Sounds like a good plan. I've been at my job for only a few weeks and they already gave me a raise ($7.25 to $8.25) but I'm going to ride this Trek for a while and then I'll start looking for a better bike. 

And Gota, that's true, gives me another reason to ride my Redline bmx bike on the jumps and keep the Trek for light trails/road use 

One more thing: I own a 1997 Specy Hardrock GX and I beat the **** out of that bike (jumps, lots of jagid rocks, drop offs) and that bike has Weinmann 519 rims (Bontrager 550 come on the Trek) and they have never bent. Are they making rims cheaper and cheaper these days or is something else going on? I would think new 2012 rims would hold up as good if not better than 1997 rims. I even beat the **** out of my Walmart Honda Trail Pilot and those rims are still straight. It doesn't make sense that I can ride rough on older and cheaper components but the newer components won't hold up...


----------



## getagrip (Mar 26, 2008)

maxxdout said:


> Sounds like a good plan. I've been at my job for only a few weeks and they already gave me a raise ($7.25 to $8.25) but I'm going to ride this Trek for a while and then I'll start looking for a better bike.

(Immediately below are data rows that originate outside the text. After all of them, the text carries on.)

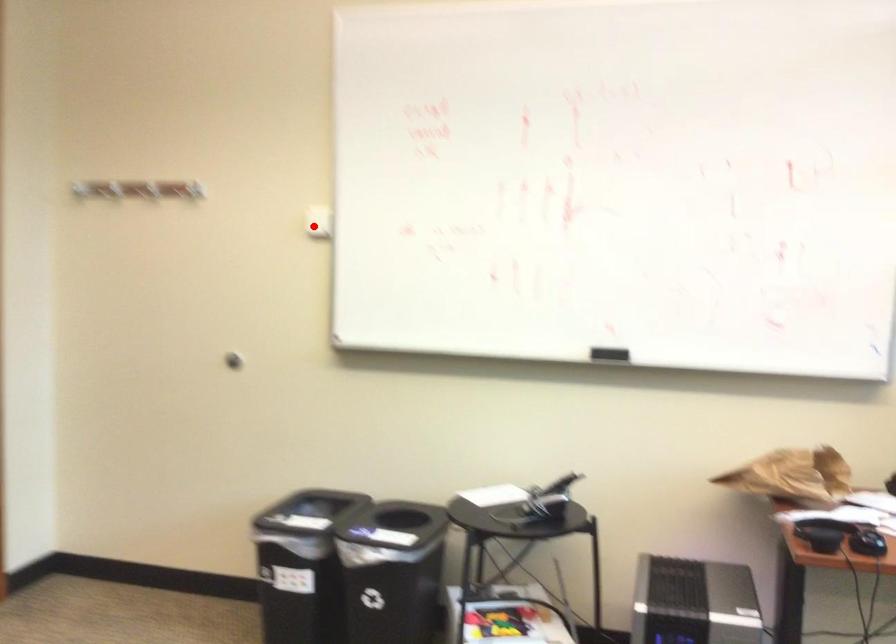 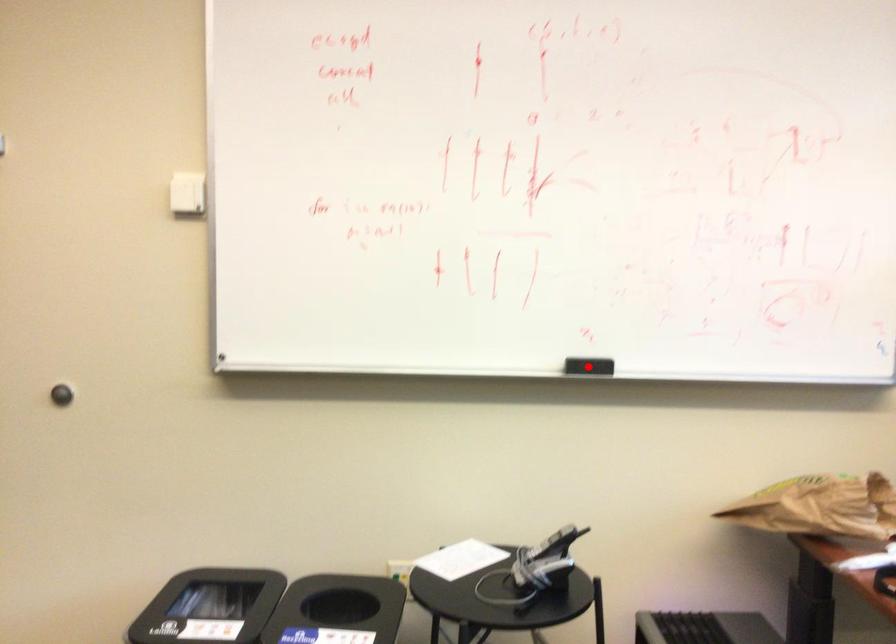 I am providing you with two images of the same scene from different viewpoints. A red point is marked on the first image and another point is marked on the second image. Do the highlighted points in image1 and image2 indicate the same real-world spot?

No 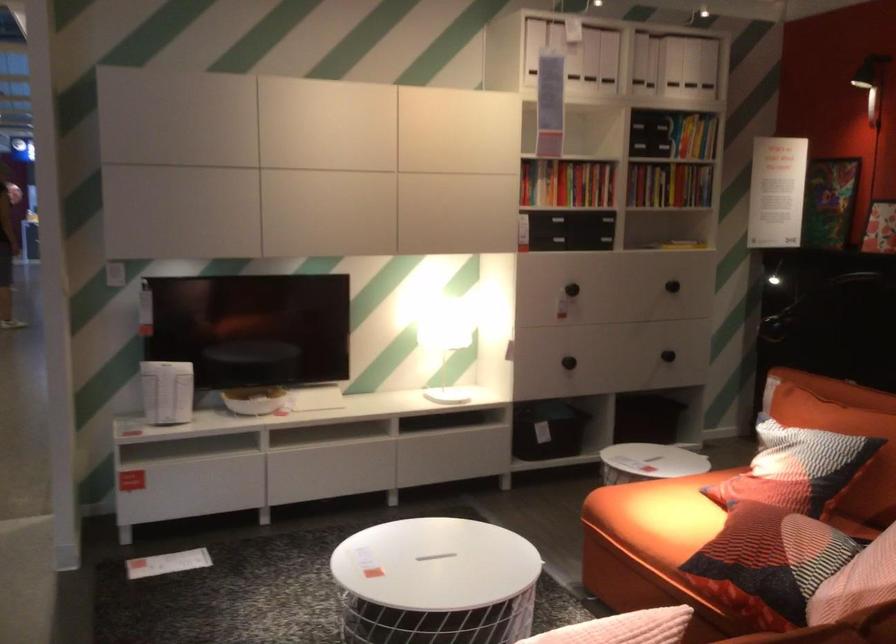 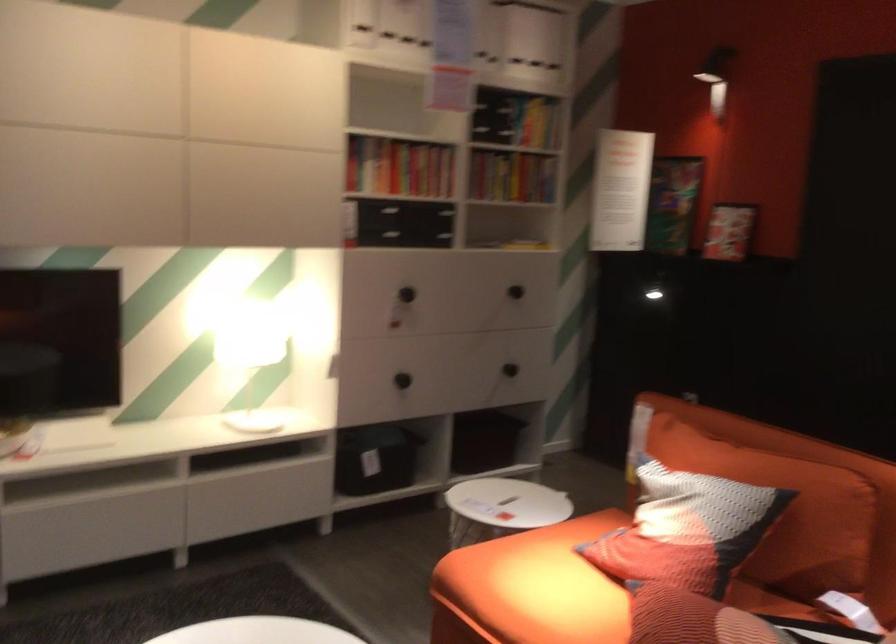 The point at (x=580, y=355) is marked in the first image. Where is the corresponding point in the second image?

(401, 380) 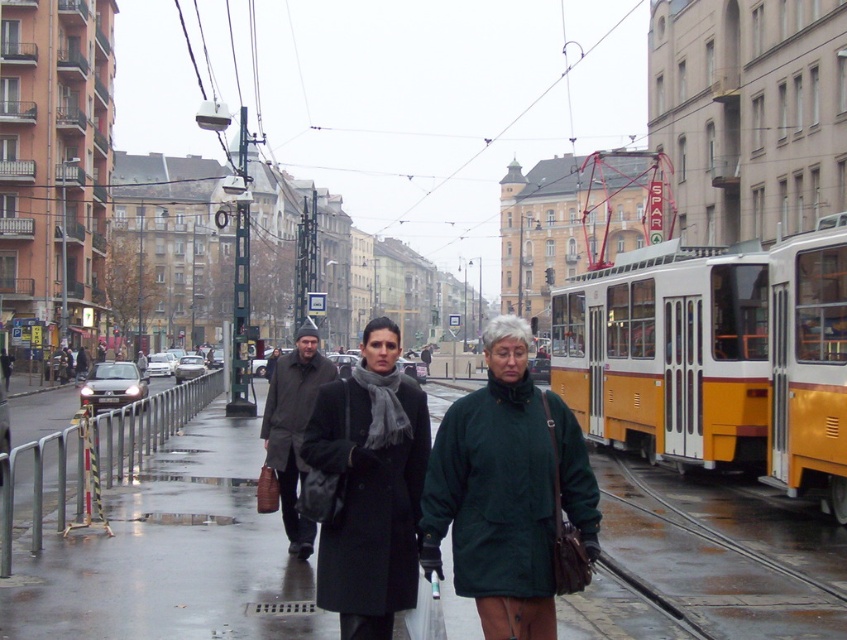 Question: Which object appears closest to the camera in this image?

Choices:
 (A) shiny asphalt pavement at center
 (B) dark brown leather coat at center

Answer: (B)

Question: Is shiny asphalt pavement at center in front of dark brown leather coat at center?

Choices:
 (A) yes
 (B) no

Answer: (B)

Question: Is shiny asphalt pavement at center bigger than green matte coat at center?

Choices:
 (A) yes
 (B) no

Answer: (A)

Question: Estimate the real-world distances between objects in this image. Which object is closer to the matte black coat at center?

Choices:
 (A) dark brown leather coat at center
 (B) green matte coat at center
 (C) shiny asphalt pavement at center

Answer: (B)

Question: Estimate the real-world distances between objects in this image. Which object is farther from the green matte coat at center?

Choices:
 (A) dark brown leather coat at center
 (B) matte black coat at center

Answer: (A)

Question: Is shiny asphalt pavement at center wider than green matte coat at center?

Choices:
 (A) yes
 (B) no

Answer: (A) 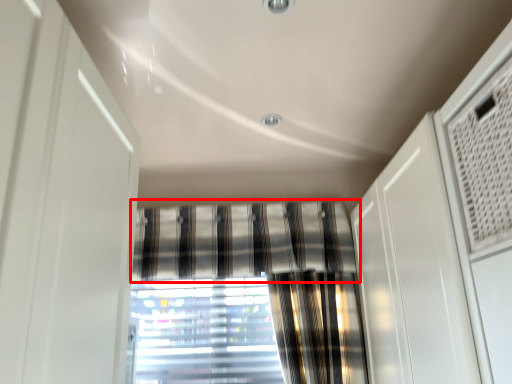 Question: Where is curtain (annotated by the red box) located in relation to window in the image?

Choices:
 (A) left
 (B) right

Answer: (B) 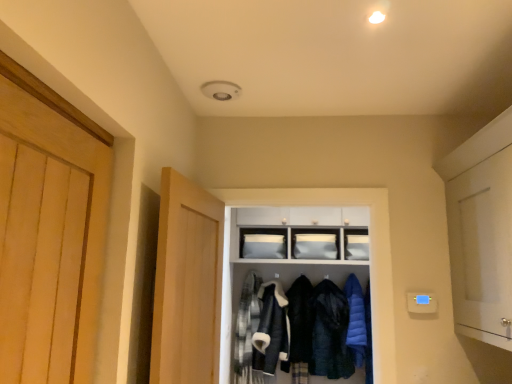 Question: Is dark blue wool coat at center, the 3th clothing in the right-to-left sequence, behind light wood door at center, marked as the 1th door in a left-to-right arrangement?

Choices:
 (A) yes
 (B) no

Answer: (A)

Question: Is light wood door at center, the second door viewed from the right, inside dark blue wool coat at center, the 3th clothing in the right-to-left sequence?

Choices:
 (A) yes
 (B) no

Answer: (B)

Question: Is dark blue wool coat at center, the 3th clothing in the right-to-left sequence, to the right of light wood door at center, marked as the 1th door in a left-to-right arrangement, from the viewer's perspective?

Choices:
 (A) no
 (B) yes

Answer: (B)

Question: Can you confirm if dark blue wool coat at center, which is the third clothing from left to right, is positioned to the left of light wood door at center, the second door viewed from the right?

Choices:
 (A) yes
 (B) no

Answer: (B)

Question: From a real-world perspective, is dark blue wool coat at center, which is the third clothing from left to right, over light wood door at center, the second door viewed from the right?

Choices:
 (A) yes
 (B) no

Answer: (B)

Question: Considering the positions of plaid fabric shirt at center, the 1th clothing viewed from the left, and matte white cabinet at center, the first cabinetry positioned from the top, in the image, is plaid fabric shirt at center, the 1th clothing viewed from the left, taller or shorter than matte white cabinet at center, the first cabinetry positioned from the top,?

Choices:
 (A) tall
 (B) short

Answer: (A)

Question: From the image's perspective, is plaid fabric shirt at center, the 1th clothing viewed from the left, positioned above or below matte white cabinet at center, the 2th cabinetry in the bottom-to-top sequence?

Choices:
 (A) below
 (B) above

Answer: (A)

Question: In the image, is plaid fabric shirt at center, the 1th clothing viewed from the left, on the left side or the right side of matte white cabinet at center, the first cabinetry positioned from the top?

Choices:
 (A) left
 (B) right

Answer: (A)

Question: Does point (242, 309) appear closer or farther from the camera than point (291, 236)?

Choices:
 (A) closer
 (B) farther

Answer: (B)

Question: Looking at their shapes, would you say white matte cabinet at right, which is the first door in right-to-left order, is wider or thinner than plaid fabric shirt at center, the 1th clothing viewed from the left?

Choices:
 (A) thin
 (B) wide

Answer: (B)

Question: Is white matte cabinet at right, which is the first door in right-to-left order, inside or outside of plaid fabric shirt at center, the 5th clothing when ordered from right to left?

Choices:
 (A) inside
 (B) outside

Answer: (B)

Question: Considering the positions of white matte cabinet at right, which is the first door in right-to-left order, and plaid fabric shirt at center, the 5th clothing when ordered from right to left, in the image, is white matte cabinet at right, which is the first door in right-to-left order, taller or shorter than plaid fabric shirt at center, the 5th clothing when ordered from right to left,?

Choices:
 (A) short
 (B) tall

Answer: (A)

Question: In the image, is white matte cabinet at right, which is the first door in right-to-left order, positioned in front of or behind plaid fabric shirt at center, the 5th clothing when ordered from right to left?

Choices:
 (A) front
 (B) behind

Answer: (A)

Question: Relative to dark blue wool coat at center, which is the third clothing from left to right, is plaid fabric shirt at center, the 5th clothing when ordered from right to left, in front or behind?

Choices:
 (A) behind
 (B) front

Answer: (A)

Question: Considering the positions of point (246, 364) and point (306, 355), is point (246, 364) closer or farther from the camera than point (306, 355)?

Choices:
 (A) closer
 (B) farther

Answer: (B) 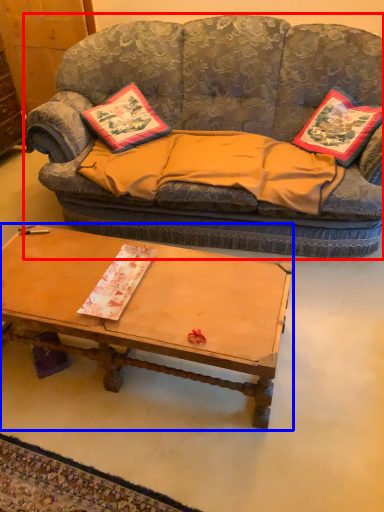 Question: Which object is further to the camera taking this photo, studio couch (highlighted by a red box) or coffee table (highlighted by a blue box)?

Choices:
 (A) studio couch
 (B) coffee table

Answer: (A) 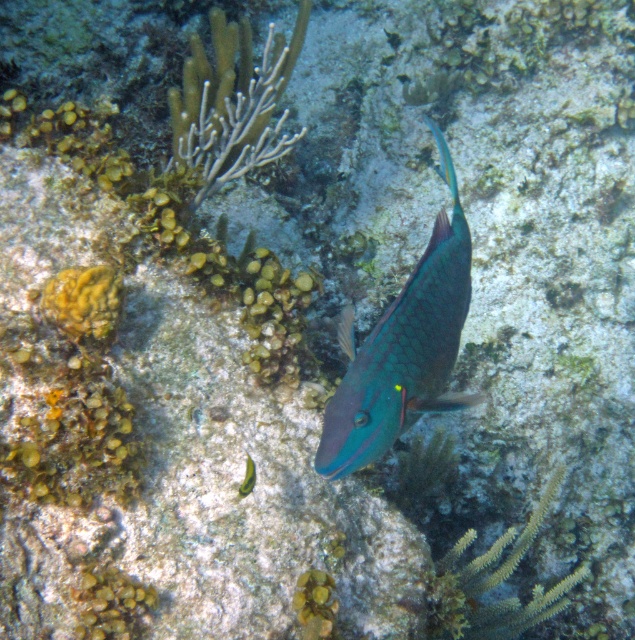 You are a marine biologist observing an underwater scene with a shiny teal fish at center and a green matte fish at center. Which fish is positioned to the right of the other?

The shiny teal fish at center is to the right of the green matte fish at center.

You are a marine biologist observing an underwater scene. You notice a point at coordinates (403, 349). Which object in the scene is this point located on?

The point at coordinates (403, 349) is located on the shiny teal fish at center. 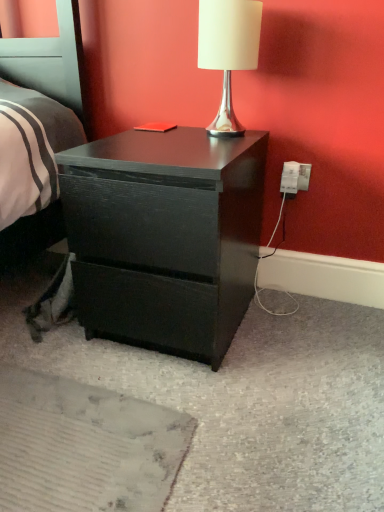 Locate an element on the screen. The height and width of the screenshot is (512, 384). vacant space underneath white glossy table lamp at upper center (from a real-world perspective) is located at coordinates (215, 132). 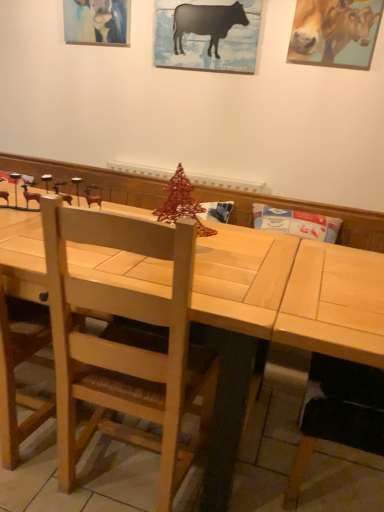 Locate an element on the screen. This screenshot has height=512, width=384. free point to the right of light brown wooden chair at center is located at coordinates (243, 465). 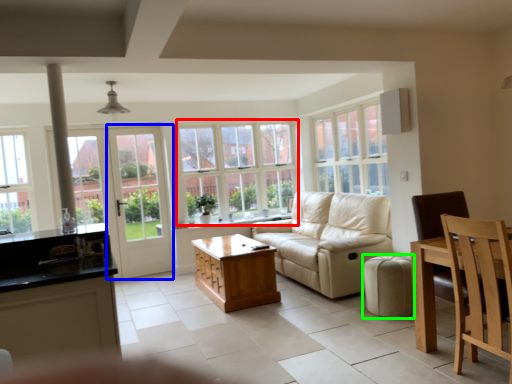 Question: Based on their relative distances, which object is nearer to window (highlighted by a red box)? Choose from screen door (highlighted by a blue box) and stool (highlighted by a green box).

Choices:
 (A) screen door
 (B) stool

Answer: (A) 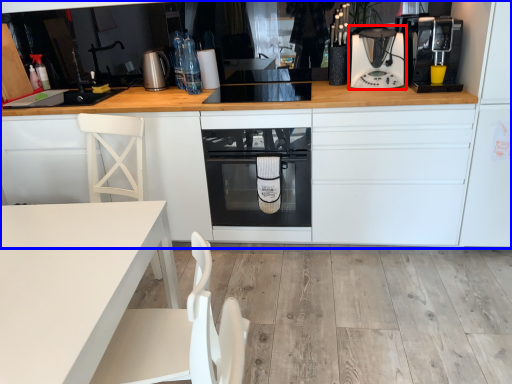 Question: Which of the following is the farthest to the observer, kitchen appliance (highlighted by a red box) or cabinetry (highlighted by a blue box)?

Choices:
 (A) kitchen appliance
 (B) cabinetry

Answer: (A) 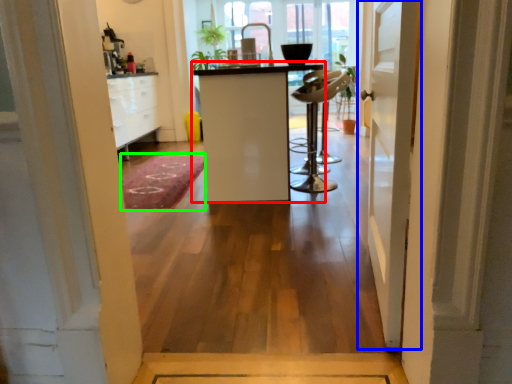 Question: Which object is the closest to the furniture (highlighted by a red box)? Choose among these: door (highlighted by a blue box) or doormat (highlighted by a green box).

Choices:
 (A) door
 (B) doormat

Answer: (B) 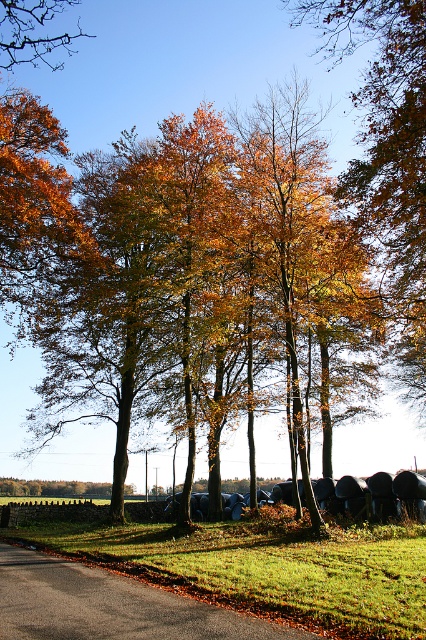 Question: Does golden leaves at center appear on the right side of green grass at lower center?

Choices:
 (A) yes
 (B) no

Answer: (B)

Question: Which point is farther to the camera?

Choices:
 (A) (54, 536)
 (B) (51, 65)

Answer: (B)

Question: Which point is farther from the camera taking this photo?

Choices:
 (A) (405, 566)
 (B) (26, 49)

Answer: (B)

Question: Does golden leaves at center appear over brown leafy tree at upper left?

Choices:
 (A) yes
 (B) no

Answer: (B)

Question: Which of these objects is positioned farthest from the green grass at lower center?

Choices:
 (A) golden leaves at center
 (B) brown leafy tree at upper left

Answer: (B)

Question: Does golden leaves at center appear on the right side of green grass at lower center?

Choices:
 (A) yes
 (B) no

Answer: (B) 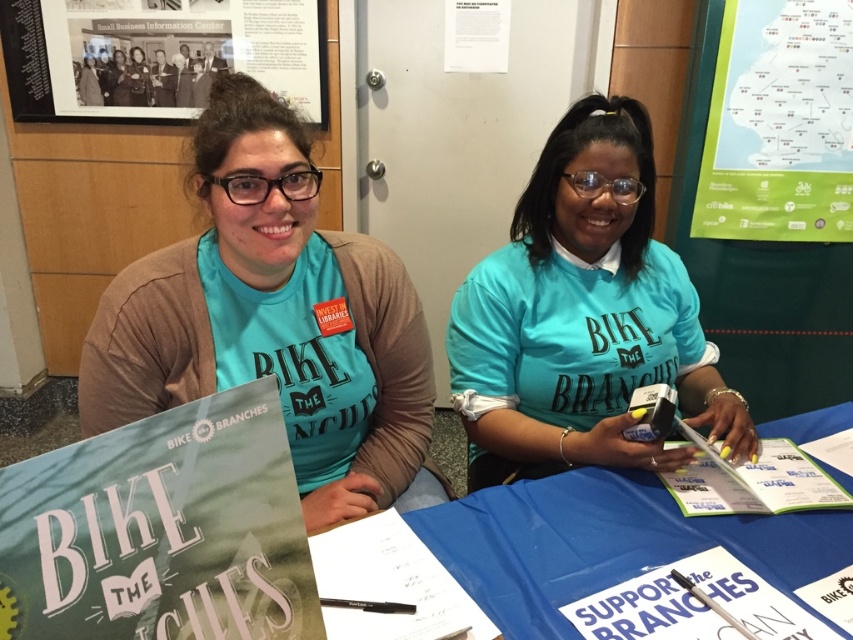 You are organizing a community event and need to display materials. You have the matte green poster at center and the black paper at upper left. Which one should you choose if you want the taller display item?

The black paper at upper left is taller than the matte green poster at center, so you should choose the black paper at upper left for the taller display item. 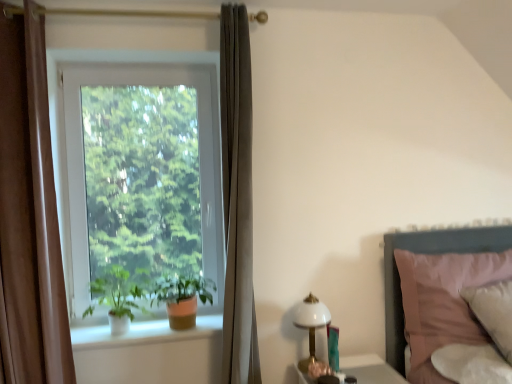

Awesome on getting the raise! I'm sure you will enjoy the Trek 3500 and won't have any regrets in purchasing it. While its not "perfect" bike for you, no doubt you will have a lot of fun riding it this summer.

Also, I hope people reading this now understand why everyone doesn't have $400 to spend on forks or $1500 to spend on a complete bike! Some of us have to make due with what we can afford!


----------



## maxxdout (May 24, 2011)

Definitely! The bike works for me (75% road use) so it's all good


----------